▶ [Exercise] Return the data exactly, with all pictures removed.

=== Section Start ===

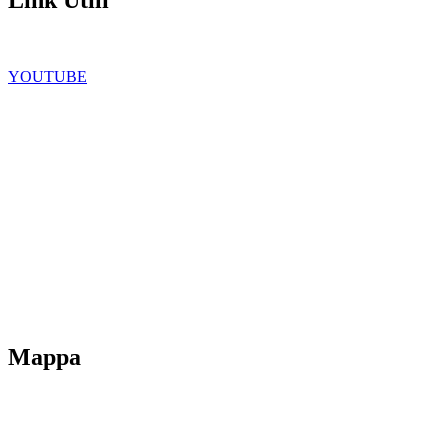
Facebook
YOUTUBE
Iscrizioni Online
Scuola in chiaro
Ufficio Scolastico Regionale
Privacy Policy
Dichiarazione di accessibilità
Note legali
Mappa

=== Section End ===

▶ [Exercise response]
Facebook
YOUTUBE
Iscrizioni Online
Scuola in chiaro
Ufficio Scolastico Regionale
Privacy Policy
Dichiarazione di accessibilità
Note legali
Mappa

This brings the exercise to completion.